BEGIN Records supplied

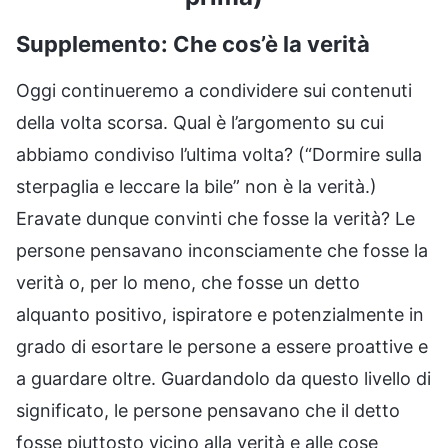
Supplemento: Che cos’è la verità
Oggi continueremo a condividere sui contenuti
della volta scorsa. Qual è l’argomento su cui
abbiamo condiviso l’ultima volta? (“Dormire sulla
sterpaglia e leccare la bile” non è la verità.)
Eravate dunque convinti che fosse la verità? Le
persone pensavano inconsciamente che fosse la
verità o, per lo meno, che fosse un detto
alquanto positivo, ispiratore e potenzialmente in
grado di esortare le persone a essere proattive e
a guardare oltre. Guardandolo da questo livello di
significato, le persone pensavano che il detto
fosse piuttosto vicino alla verità e alle cose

END Records supplied

Take from the material above the lines running from the one with "abbiamo condiviso l’ultima" through the one with "alquanto positivo, ispiratore", and repeat them exactly, with nothing else.

**Task output**
abbiamo condiviso l’ultima volta? (“Dormire sulla
sterpaglia e leccare la bile” non è la verità.)
Eravate dunque convinti che fosse la verità? Le
persone pensavano inconsciamente che fosse la
verità o, per lo meno, che fosse un detto
alquanto positivo, ispiratore e potenzialmente in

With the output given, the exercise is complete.